Oh, le parole prigioniere
che battono battono
furiosamente
alla porta dell’anima
e la porta dell’anima
che a palmo a palmo
spietatamente
si chiude!
Ed ogni giorno il varco si stringe
ed ogni giorno l’assedio è più duro.
(Antonia Pozzi)
La fragilità fa parte della vita, ne è una delle strutture portanti, una delle radici ontologiche. […] Ma come definire la fragilità nella sua radice fenomenologica? Fragile è una cosa (una situazione) che facilmente si rompe, e fragile è un equilibrio psichico (un equilibrio emozionale) che facilmente si frantuma, ma fragile è anche una cosa che non può essere se non fragile: questo essendo il suo destino.
La linea della fragilità è una linea oscillante e zigzagante che lambisce e unisce aree tematiche diverse: talora, almeno apparentemente, le une lontane dalle altre. Sono fragili, e si rompono facilmente, non solo quelle che sono le nostre emozioni e le nostre ragioni di vita, le nostre speranze e le nostre inquietudini, le nostre tristezze e i nostri slanci del cuore; ma sono fragili, e si dissolvono facilmente, anche le nostre parole: le parole con cui vorremmo aiutare chi sta male e le parole che desidereremmo dagli altri quando siamo noi a stare male.
Sono fragili, sono vulnerabili, esperienze di vita alle quali talora nemmeno pensiamo, come sono le esperienze della timidezza e della gioia, del sorriso e delle lacrime, del silenzio e della speranza, della vita mistica; ma ci sono umane situazioni di vita che ci rendono fragili, o ancora più fragili, dilatando in noi il male di vivere, e sono le malattie del corpo e quelle dell’anima, ma anche la condizione anziana quando sconfitti, in particolare, negli abissi della malattia estrema: la malattia di Alzheimer.

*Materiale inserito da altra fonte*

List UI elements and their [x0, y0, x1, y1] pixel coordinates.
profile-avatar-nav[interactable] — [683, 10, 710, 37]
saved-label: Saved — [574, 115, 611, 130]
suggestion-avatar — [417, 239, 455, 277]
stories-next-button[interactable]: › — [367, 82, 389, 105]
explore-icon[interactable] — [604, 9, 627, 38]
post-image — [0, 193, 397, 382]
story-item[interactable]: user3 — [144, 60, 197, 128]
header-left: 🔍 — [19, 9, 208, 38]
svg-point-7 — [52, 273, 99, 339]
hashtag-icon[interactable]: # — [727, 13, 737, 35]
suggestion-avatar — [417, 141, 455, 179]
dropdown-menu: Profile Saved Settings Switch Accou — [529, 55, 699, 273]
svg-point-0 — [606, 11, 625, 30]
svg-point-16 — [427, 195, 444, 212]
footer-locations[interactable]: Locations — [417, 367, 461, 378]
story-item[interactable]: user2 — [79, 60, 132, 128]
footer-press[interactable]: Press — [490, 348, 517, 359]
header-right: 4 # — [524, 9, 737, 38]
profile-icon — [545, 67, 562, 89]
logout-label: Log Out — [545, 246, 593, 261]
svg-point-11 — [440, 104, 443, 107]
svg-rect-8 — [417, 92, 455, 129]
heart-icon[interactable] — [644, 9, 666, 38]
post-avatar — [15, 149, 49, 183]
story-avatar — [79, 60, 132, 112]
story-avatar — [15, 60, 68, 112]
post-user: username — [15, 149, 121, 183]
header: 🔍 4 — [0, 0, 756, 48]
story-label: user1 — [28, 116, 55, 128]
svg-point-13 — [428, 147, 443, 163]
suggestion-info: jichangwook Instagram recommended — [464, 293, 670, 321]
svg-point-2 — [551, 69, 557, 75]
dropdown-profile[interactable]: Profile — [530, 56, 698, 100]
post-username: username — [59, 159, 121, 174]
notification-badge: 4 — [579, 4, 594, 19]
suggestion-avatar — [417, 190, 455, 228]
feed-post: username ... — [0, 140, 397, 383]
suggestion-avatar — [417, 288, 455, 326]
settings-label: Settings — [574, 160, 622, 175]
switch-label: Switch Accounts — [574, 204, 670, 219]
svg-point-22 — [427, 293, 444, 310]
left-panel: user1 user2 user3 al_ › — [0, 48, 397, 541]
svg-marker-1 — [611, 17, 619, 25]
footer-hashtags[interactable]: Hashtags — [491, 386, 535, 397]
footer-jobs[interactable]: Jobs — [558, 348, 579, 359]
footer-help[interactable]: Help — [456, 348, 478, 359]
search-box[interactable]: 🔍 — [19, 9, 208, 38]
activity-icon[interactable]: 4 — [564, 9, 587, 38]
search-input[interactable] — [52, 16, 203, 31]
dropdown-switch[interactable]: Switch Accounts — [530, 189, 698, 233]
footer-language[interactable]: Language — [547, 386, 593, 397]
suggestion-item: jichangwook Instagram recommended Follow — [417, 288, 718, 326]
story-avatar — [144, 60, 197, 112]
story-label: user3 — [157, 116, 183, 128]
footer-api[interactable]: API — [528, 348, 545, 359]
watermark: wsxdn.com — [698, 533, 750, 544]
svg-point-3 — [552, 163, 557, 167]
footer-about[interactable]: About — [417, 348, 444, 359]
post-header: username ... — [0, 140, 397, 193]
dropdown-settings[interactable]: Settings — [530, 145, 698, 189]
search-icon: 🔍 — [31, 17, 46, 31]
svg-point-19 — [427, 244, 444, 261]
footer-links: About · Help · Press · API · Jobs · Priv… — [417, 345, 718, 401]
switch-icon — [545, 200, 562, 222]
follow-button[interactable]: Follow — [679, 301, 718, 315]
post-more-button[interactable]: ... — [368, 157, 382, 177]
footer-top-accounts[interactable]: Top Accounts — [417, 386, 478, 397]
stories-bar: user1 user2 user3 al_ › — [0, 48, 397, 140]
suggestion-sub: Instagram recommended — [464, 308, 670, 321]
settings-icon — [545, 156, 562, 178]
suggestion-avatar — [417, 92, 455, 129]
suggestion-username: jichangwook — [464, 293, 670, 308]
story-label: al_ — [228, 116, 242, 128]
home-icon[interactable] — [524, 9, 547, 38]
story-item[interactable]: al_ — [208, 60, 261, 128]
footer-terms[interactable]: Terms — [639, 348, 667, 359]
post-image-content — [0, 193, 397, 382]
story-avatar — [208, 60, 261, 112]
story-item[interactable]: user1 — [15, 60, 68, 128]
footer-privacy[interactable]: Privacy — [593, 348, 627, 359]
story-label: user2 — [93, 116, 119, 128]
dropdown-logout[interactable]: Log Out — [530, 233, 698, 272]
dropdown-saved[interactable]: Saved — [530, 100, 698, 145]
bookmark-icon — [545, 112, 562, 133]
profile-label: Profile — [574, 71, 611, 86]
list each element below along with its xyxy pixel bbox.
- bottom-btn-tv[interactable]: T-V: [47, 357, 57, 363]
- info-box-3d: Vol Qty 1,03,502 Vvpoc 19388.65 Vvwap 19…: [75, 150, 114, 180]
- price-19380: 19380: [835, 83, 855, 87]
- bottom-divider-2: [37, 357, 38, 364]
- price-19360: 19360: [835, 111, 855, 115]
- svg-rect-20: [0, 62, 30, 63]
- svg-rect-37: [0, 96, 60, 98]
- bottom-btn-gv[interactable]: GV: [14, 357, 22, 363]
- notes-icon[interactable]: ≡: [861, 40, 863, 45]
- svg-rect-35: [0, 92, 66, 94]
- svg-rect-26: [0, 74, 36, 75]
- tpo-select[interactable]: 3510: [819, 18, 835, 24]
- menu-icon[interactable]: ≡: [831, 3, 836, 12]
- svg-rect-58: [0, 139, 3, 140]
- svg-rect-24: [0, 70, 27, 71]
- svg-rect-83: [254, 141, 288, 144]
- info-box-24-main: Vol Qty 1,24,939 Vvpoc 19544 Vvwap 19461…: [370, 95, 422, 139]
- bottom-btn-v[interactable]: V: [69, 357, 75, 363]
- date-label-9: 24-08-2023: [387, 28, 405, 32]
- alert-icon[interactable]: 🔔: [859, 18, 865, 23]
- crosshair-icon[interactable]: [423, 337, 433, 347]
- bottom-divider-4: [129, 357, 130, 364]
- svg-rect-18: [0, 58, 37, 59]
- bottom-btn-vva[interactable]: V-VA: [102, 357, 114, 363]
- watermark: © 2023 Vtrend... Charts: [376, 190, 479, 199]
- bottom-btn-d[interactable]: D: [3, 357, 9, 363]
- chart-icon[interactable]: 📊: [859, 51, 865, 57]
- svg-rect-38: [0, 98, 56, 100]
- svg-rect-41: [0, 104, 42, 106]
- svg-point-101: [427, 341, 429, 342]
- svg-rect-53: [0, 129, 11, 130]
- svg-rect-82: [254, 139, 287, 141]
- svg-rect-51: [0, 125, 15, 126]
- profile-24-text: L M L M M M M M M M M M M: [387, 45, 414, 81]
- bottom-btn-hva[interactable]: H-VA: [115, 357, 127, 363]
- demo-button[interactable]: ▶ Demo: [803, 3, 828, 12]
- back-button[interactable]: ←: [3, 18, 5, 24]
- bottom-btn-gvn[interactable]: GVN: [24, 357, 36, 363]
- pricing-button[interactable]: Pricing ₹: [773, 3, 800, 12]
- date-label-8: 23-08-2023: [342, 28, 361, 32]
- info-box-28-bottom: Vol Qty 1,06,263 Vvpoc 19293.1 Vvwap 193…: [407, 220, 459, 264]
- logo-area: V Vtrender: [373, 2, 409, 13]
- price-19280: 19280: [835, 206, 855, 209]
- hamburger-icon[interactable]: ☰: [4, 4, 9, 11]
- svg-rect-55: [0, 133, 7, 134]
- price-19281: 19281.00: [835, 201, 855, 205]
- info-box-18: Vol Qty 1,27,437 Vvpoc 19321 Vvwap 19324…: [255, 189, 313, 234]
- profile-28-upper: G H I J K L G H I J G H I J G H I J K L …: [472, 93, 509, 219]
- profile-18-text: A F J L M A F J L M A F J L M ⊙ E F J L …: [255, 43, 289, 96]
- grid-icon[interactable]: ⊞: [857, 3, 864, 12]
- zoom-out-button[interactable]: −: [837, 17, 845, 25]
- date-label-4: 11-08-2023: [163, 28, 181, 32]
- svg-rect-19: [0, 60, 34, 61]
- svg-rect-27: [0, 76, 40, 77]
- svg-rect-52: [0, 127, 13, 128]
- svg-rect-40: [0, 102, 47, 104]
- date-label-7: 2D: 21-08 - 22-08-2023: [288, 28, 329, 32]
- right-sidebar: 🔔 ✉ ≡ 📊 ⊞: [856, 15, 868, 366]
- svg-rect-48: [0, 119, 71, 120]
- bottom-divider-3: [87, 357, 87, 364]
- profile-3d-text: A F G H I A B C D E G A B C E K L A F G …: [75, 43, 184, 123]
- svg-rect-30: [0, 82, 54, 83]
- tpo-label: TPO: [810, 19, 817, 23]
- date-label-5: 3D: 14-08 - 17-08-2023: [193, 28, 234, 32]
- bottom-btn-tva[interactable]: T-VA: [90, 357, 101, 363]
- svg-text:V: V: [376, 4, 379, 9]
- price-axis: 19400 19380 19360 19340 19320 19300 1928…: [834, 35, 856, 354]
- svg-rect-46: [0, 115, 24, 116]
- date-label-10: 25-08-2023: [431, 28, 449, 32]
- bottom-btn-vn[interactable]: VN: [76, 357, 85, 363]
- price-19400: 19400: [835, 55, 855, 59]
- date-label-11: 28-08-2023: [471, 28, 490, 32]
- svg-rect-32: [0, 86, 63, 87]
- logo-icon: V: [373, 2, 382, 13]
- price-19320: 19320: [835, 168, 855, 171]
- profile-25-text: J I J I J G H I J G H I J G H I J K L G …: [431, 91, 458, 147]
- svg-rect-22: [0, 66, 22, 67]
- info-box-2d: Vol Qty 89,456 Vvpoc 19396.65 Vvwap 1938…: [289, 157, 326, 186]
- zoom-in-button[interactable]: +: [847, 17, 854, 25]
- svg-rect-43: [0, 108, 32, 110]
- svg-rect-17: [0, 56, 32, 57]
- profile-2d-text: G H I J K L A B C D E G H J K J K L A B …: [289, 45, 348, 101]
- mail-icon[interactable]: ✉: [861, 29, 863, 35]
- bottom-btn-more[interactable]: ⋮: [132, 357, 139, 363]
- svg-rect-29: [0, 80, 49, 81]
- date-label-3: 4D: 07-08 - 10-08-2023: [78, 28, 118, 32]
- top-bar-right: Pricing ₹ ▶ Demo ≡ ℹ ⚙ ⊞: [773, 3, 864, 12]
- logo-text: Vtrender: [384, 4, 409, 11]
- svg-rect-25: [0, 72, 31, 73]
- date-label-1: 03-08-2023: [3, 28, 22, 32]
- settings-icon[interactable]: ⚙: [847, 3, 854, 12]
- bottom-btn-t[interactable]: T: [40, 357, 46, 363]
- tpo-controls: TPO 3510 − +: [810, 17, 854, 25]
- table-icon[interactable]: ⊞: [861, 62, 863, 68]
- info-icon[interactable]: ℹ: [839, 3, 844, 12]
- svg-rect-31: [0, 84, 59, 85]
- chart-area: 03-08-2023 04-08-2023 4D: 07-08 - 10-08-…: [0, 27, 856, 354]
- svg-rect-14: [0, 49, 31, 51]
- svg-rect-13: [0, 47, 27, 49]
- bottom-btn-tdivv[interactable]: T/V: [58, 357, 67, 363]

Sono situazioni di grande fragilità interiore che la vita, la noncuranza e l’indifferenza, e anche solo la distrazione e la leggerezza altrui, accrescono e straziano. Come non riconoscere (così) nell’area semantica e simbolica, espressiva ed esistenziale, della fragilità gli elementi costitutivi della condizione umana? Cosa sarebbe la ‘condition humaine’ stralciata dalla fragilità e dalla sensibilità, dalla debolezza e dalla instabilità, dalla vulnerabilità e dalla finitudine, e insieme dalla nostalgia e dall’ansia di un infinito anelato e mai raggiunto?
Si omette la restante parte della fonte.